While these resources describe a few ways to make external libraries work from a stand-alone application, copying the external libraries to the system directory appears to be the most straightforward and yields success 100% of the time as long as the DLLs are put in the proper place.

For a 32-bit app, copy lvcuda32.dll to <windows_root>\system\lvgpu. For a 64-bit app, copy lvcuda64.dll to <windows_root>\System32\lvgpu. The 'lvgpu' subdirectory is required as this is the folder structure used inside LabVIEW's resource directory. Note that you do not have to do anything special with lvgpu32.dll or lvgpu64.dll. These libraries are recognized as dependencies and the VIs that call them will automatically look for them in their new location based on the build specification.


Alternatives

If copying files to the system directory is not an option, the executable can look for libraries using the PATH environment variable.

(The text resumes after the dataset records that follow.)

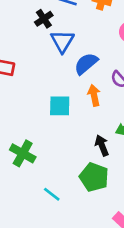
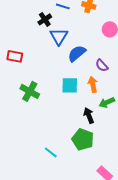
orange arrow: (94, 95) -> (93, 84), moved
cyan square: (60, 106) -> (70, 85), moved
green cross: (23, 153) -> (30, 91), moved

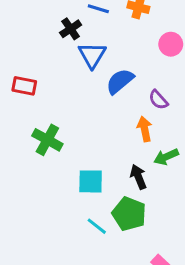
cyan square: (70, 85) -> (91, 181), moved
cyan line: (51, 152) -> (97, 226), moved

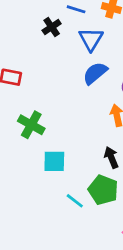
blue triangle: (92, 55) -> (91, 39), moved
cyan square: (91, 181) -> (54, 161), moved

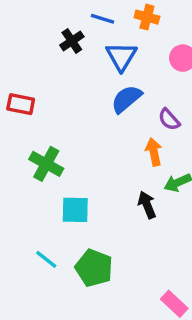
green pentagon: (103, 190) -> (94, 268), moved
cyan line: (75, 201) -> (46, 259), moved

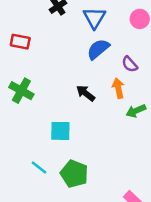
red rectangle: (21, 104) -> (20, 42), moved
green cross: (46, 164) -> (21, 91), moved
black arrow: (147, 205) -> (86, 93), moved, turned -30

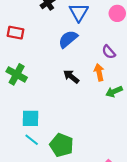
blue semicircle: (98, 49) -> (68, 39), moved
cyan square: (60, 131) -> (31, 118), moved

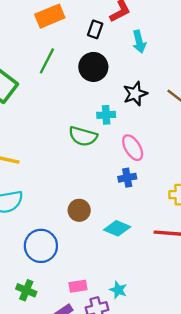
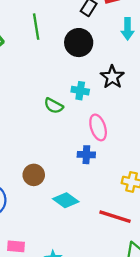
green line: (47, 61) -> (36, 27), turned -50
black star: (135, 94) -> (112, 77), turned -30
green semicircle: (83, 136) -> (54, 106), size x0.7

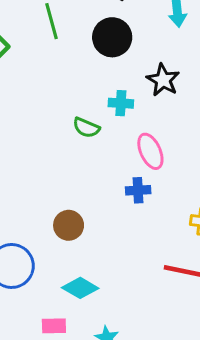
cyan diamond: (66, 200) -> (80, 288), moved

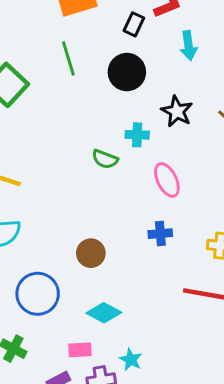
blue cross: (138, 190) -> (160, 234), moved

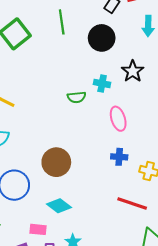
green semicircle: (105, 159) -> (77, 97), turned -36
blue cross: (160, 234) -> (119, 157), moved
brown circle: (91, 253) -> (56, 162), size x1.4

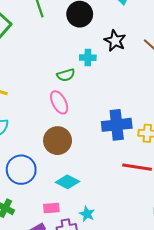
pink ellipse: (118, 119) -> (59, 102), moved
blue cross: (119, 157) -> (117, 125), size x1.8

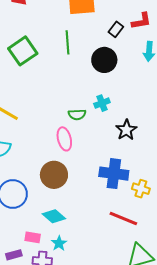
black star: (115, 41) -> (126, 130), moved
cyan cross: (88, 58) -> (102, 103), turned -35
cyan star: (87, 214) -> (59, 243), moved

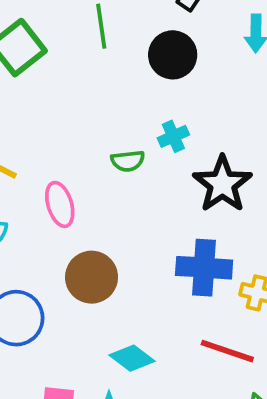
black star: (126, 130) -> (222, 184), size x1.4
pink ellipse: (64, 139) -> (60, 204), moved
cyan diamond: (54, 216) -> (132, 358), moved

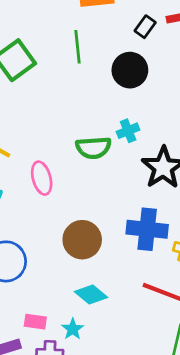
green semicircle: (128, 161) -> (93, 148), size x1.4
brown circle: (92, 277) -> (82, 240), moved

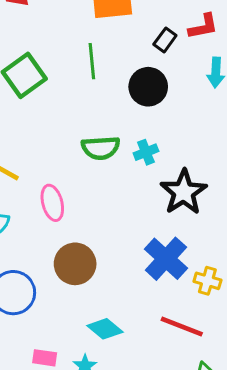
green semicircle: (93, 148) -> (101, 148), moved
blue cross: (147, 229) -> (166, 259), turned 36
brown circle: (82, 240) -> (75, 264), moved

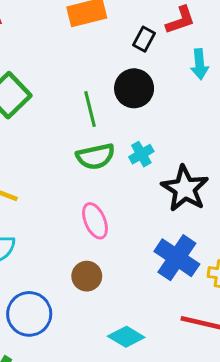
green line: (92, 61) -> (90, 109), moved
pink ellipse: (52, 203) -> (95, 221), moved
brown circle: (75, 264) -> (87, 276), size x0.7

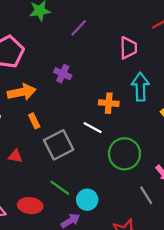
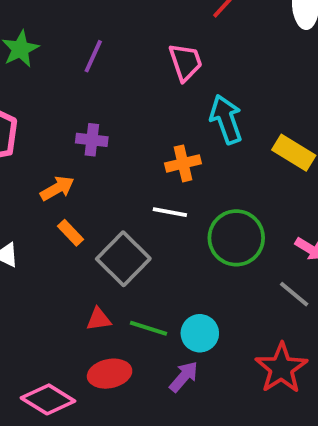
orange arrow: (22, 92) -> (57, 188), moved, size x0.7
red triangle: (15, 156) -> (99, 319), moved

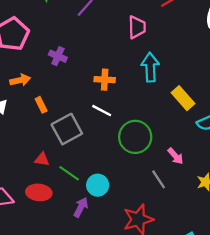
purple cross: (92, 140) -> (58, 56), moved
orange cross: (183, 163) -> (105, 80), moved
orange arrow: (57, 188) -> (20, 80), moved
purple arrow: (184, 377) -> (81, 207), turned -30

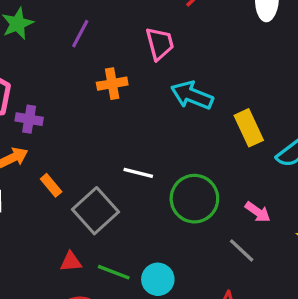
purple cross: (58, 56) -> (29, 119), moved
cyan arrow: (150, 67) -> (192, 95), turned -52
orange cross: (105, 80) -> (112, 84), moved
yellow rectangle: (183, 98) -> (249, 128), turned 30

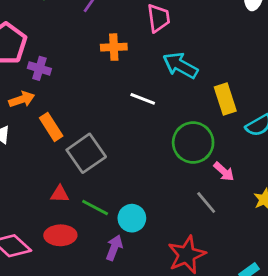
white line: (138, 173) -> (143, 99), moved
orange rectangle: (51, 185) -> (51, 127), size x1.4
green circle: (194, 199) -> (193, 143), moved

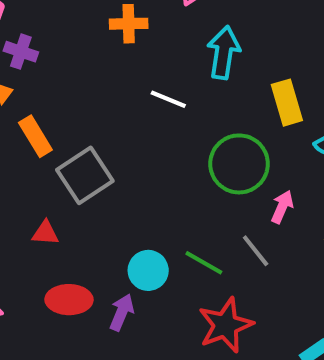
cyan arrow: (180, 65) -> (224, 53), turned 68
pink arrow: (224, 172) -> (282, 207), turned -110
green line: (95, 207) -> (204, 263), moved
red ellipse: (60, 235) -> (69, 300), moved

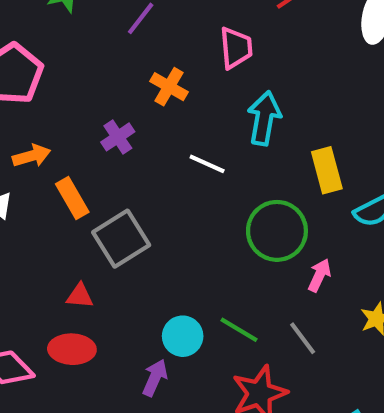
orange cross: (129, 24) -> (169, 87), turned 30
purple cross: (21, 52) -> (118, 137), moved, turned 36
gray line: (256, 251) -> (303, 338), moved
red ellipse: (69, 300) -> (72, 349), moved

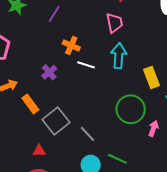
pink trapezoid: (236, 48) -> (114, 23), moved
white line: (207, 164) -> (86, 65), moved
gray line: (303, 338) -> (88, 134), moved

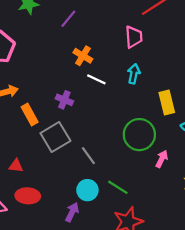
cyan arrow: (119, 56) -> (134, 74), size x0.7
purple cross: (49, 72) -> (64, 100), moved, turned -35
red triangle: (39, 151) -> (16, 166), moved

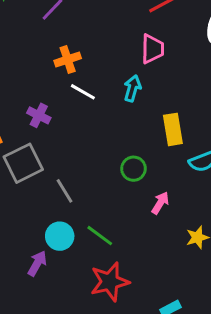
pink trapezoid: (134, 37) -> (152, 49), moved
orange cross: (83, 56) -> (68, 60), turned 36
green circle: (139, 135) -> (133, 169), size x0.6

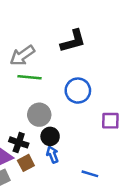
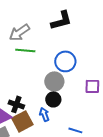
gray circle: (39, 115) -> (54, 81), moved
black circle: (50, 136) -> (53, 99), moved
brown square: (26, 163) -> (22, 121), size x1.5

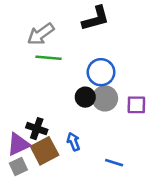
gray circle: (54, 81) -> (105, 98), moved
black circle: (53, 99) -> (85, 97), moved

Appending the library location to the PATH can have unintended consequences or encounter other problems (e.g. too many characters on 32-bit OSes) so it's not always a fail-safe or recommended approach.

Copying the libraries into the run-time engines folder may also work, but this is modifying a Program Files folder. Whether these changes persist during some installation modifications is undefined. In addition, you'd need to copy the libraries to each version of the run-time engine your application is built against.